If you can share the file with us for investigation that’d be great. If you don’t want to share it publicly use our upload tool - my email address is prefilled, but please paste a link to this topic in the comments section so I know what it relates to. I get notified automatically when the upload is complete.
No, please re-upload by clicking again on the upload link. I think that if you uploaded your file, then went back in navigation history to upload your screenshot it overwrote the ZIP file. Just re-upload and I’ll have a look. Even 100MB should not be a problem.
@Jim_Girard I received your file. I think you need to uncheck the Jagged Seams option in meshing settings.
That said I think the patches don’t align up nicely. I have not enough surfacing prowess to be able to tell what exactly is wrong, but it just looks a bit weird in places. I’ll ask @theoutside to have a look at your file to see why the patches behave as they do.
It worked, jagged edges were the culprit. Still getting used to Rhino 8. You know Kyle, a couple of things I miss from TSplines
Being able to conform a round opening on the sub d to a circle curve like TSplines used to do…see illustration below.

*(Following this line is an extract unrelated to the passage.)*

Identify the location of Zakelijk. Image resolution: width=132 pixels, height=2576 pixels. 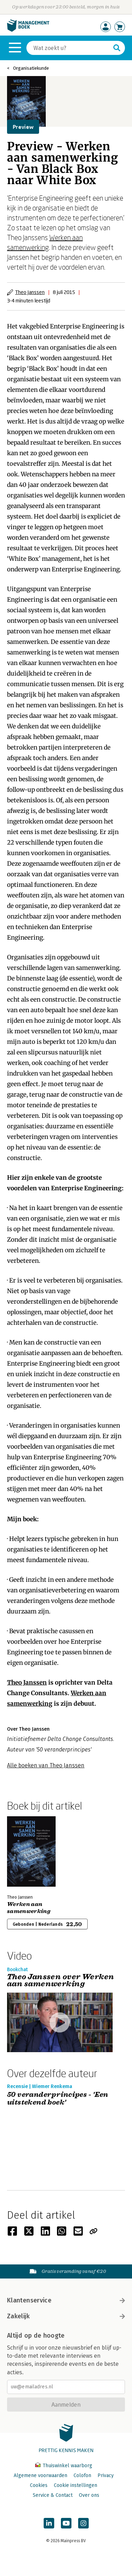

Being able to sub divide part of the sub D object more than another part of the sub d. TSplines would let you define a big small areas due to this capability.
Is this something that the McNeel team would look at as an improvement to an already fantastic program? It’s on my wish list… ha ha.
Again, thanks for your help on this…getting rid of jagged edges did the trick…Have a great weekend Kyle.
Thanks Kyle…I’ll try it out…mind you, I’m not complaining, I am blown away by Rhino 8 on the Mac Platform vs. Rhino 5 on the Windows platform… I had no idea Rhino 8 had come so far. The rendering is flawless and Sub D is sweet…I’m so glad I finally made the jump
That being said, your tutorials and demos were so helpful. I especially like how you don’t pre rehearse your tutorials, but by encountering problems in the demo, you present it like we would experience it… by solving problems to get the effect we want. I do appreciate them a lot.
Also, thanks for getting back to me on these questions…helps a lot.